| Instructions for the task |
If a record holds a picture, omit that picture and copy everything else exactly.
%%
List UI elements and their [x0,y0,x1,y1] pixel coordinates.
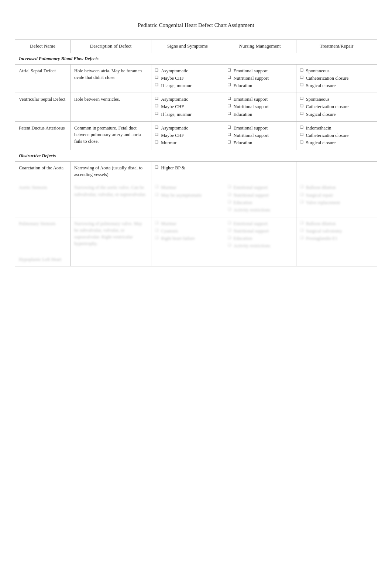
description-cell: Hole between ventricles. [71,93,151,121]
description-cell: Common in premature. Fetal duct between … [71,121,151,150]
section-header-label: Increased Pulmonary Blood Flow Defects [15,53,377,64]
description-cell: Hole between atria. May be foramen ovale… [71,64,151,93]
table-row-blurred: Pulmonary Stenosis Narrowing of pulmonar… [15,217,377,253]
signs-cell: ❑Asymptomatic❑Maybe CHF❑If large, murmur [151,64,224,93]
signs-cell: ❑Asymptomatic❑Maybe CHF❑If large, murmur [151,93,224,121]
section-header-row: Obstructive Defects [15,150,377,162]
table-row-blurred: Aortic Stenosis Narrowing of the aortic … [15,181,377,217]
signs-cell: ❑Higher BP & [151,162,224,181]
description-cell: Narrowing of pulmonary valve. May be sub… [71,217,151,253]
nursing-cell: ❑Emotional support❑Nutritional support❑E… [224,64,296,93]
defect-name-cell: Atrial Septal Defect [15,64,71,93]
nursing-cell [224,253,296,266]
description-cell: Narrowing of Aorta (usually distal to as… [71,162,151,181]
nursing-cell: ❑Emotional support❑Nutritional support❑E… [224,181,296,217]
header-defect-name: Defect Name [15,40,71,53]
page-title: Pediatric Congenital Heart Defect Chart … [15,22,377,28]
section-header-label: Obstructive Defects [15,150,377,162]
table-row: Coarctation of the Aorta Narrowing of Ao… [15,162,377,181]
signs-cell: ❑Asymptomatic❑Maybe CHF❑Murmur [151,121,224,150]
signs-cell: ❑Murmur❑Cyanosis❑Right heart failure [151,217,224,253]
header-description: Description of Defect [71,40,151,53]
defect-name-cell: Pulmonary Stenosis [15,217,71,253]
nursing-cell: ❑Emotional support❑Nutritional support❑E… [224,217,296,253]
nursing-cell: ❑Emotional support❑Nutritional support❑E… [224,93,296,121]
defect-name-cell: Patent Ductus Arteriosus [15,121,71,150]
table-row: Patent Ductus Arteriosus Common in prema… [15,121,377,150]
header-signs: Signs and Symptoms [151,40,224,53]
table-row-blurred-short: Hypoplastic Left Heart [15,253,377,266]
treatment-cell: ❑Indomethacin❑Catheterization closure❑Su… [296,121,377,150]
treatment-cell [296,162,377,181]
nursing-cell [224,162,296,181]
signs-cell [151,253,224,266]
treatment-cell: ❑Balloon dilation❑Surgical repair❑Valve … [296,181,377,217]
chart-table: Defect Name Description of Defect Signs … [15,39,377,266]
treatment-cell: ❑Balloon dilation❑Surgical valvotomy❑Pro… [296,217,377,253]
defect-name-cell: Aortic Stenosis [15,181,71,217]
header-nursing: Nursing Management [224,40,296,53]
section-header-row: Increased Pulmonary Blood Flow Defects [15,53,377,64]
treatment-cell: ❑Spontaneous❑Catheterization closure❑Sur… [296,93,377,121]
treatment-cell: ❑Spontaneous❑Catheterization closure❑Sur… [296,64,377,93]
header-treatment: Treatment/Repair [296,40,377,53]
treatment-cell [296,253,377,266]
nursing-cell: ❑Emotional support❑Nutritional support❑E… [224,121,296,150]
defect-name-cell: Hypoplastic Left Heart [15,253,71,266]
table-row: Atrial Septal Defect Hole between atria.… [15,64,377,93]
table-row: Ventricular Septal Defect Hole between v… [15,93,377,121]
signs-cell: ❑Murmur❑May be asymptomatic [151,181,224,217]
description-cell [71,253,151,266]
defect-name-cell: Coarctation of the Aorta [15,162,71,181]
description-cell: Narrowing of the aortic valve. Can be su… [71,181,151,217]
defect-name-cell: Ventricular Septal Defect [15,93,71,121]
%%
| Solution to the problem |
List UI elements and their [x0,y0,x1,y1] pixel coordinates.
description-cell: Hole between ventricles. [71,93,151,121]
description-cell: Common in premature. Fetal duct between … [71,121,151,150]
section-header-label: Increased Pulmonary Blood Flow Defects [15,53,377,64]
description-cell: Hole between atria. May be foramen ovale… [71,64,151,93]
table-row-blurred: Pulmonary Stenosis Narrowing of pulmonar… [15,217,377,253]
signs-cell: ❑Asymptomatic❑Maybe CHF❑If large, murmur [151,64,224,93]
signs-cell: ❑Asymptomatic❑Maybe CHF❑If large, murmur [151,93,224,121]
section-header-row: Obstructive Defects [15,150,377,162]
table-row-blurred: Aortic Stenosis Narrowing of the aortic … [15,181,377,217]
signs-cell: ❑Higher BP & [151,162,224,181]
description-cell: Narrowing of pulmonary valve. May be sub… [71,217,151,253]
nursing-cell: ❑Emotional support❑Nutritional support❑E… [224,64,296,93]
defect-name-cell: Atrial Septal Defect [15,64,71,93]
nursing-cell [224,253,296,266]
description-cell: Narrowing of Aorta (usually distal to as… [71,162,151,181]
nursing-cell: ❑Emotional support❑Nutritional support❑E… [224,181,296,217]
header-defect-name: Defect Name [15,40,71,53]
page-title: Pediatric Congenital Heart Defect Chart … [15,22,377,28]
section-header-label: Obstructive Defects [15,150,377,162]
table-row: Coarctation of the Aorta Narrowing of Ao… [15,162,377,181]
signs-cell: ❑Asymptomatic❑Maybe CHF❑Murmur [151,121,224,150]
signs-cell: ❑Murmur❑Cyanosis❑Right heart failure [151,217,224,253]
header-description: Description of Defect [71,40,151,53]
defect-name-cell: Pulmonary Stenosis [15,217,71,253]
nursing-cell: ❑Emotional support❑Nutritional support❑E… [224,217,296,253]
nursing-cell: ❑Emotional support❑Nutritional support❑E… [224,93,296,121]
defect-name-cell: Patent Ductus Arteriosus [15,121,71,150]
table-row: Patent Ductus Arteriosus Common in prema… [15,121,377,150]
header-signs: Signs and Symptoms [151,40,224,53]
table-row-blurred-short: Hypoplastic Left Heart [15,253,377,266]
treatment-cell: ❑Indomethacin❑Catheterization closure❑Su… [296,121,377,150]
treatment-cell [296,162,377,181]
nursing-cell [224,162,296,181]
signs-cell [151,253,224,266]
treatment-cell: ❑Balloon dilation❑Surgical repair❑Valve … [296,181,377,217]
chart-table: Defect Name Description of Defect Signs … [15,39,377,266]
treatment-cell: ❑Balloon dilation❑Surgical valvotomy❑Pro… [296,217,377,253]
defect-name-cell: Aortic Stenosis [15,181,71,217]
header-nursing: Nursing Management [224,40,296,53]
section-header-row: Increased Pulmonary Blood Flow Defects [15,53,377,64]
treatment-cell: ❑Spontaneous❑Catheterization closure❑Sur… [296,93,377,121]
treatment-cell: ❑Spontaneous❑Catheterization closure❑Sur… [296,64,377,93]
header-treatment: Treatment/Repair [296,40,377,53]
treatment-cell [296,253,377,266]
nursing-cell: ❑Emotional support❑Nutritional support❑E… [224,121,296,150]
defect-name-cell: Hypoplastic Left Heart [15,253,71,266]
table-row: Atrial Septal Defect Hole between atria.… [15,64,377,93]
table-row: Ventricular Septal Defect Hole between v… [15,93,377,121]
signs-cell: ❑Murmur❑May be asymptomatic [151,181,224,217]
description-cell [71,253,151,266]
defect-name-cell: Coarctation of the Aorta [15,162,71,181]
description-cell: Narrowing of the aortic valve. Can be su… [71,181,151,217]
defect-name-cell: Ventricular Septal Defect [15,93,71,121]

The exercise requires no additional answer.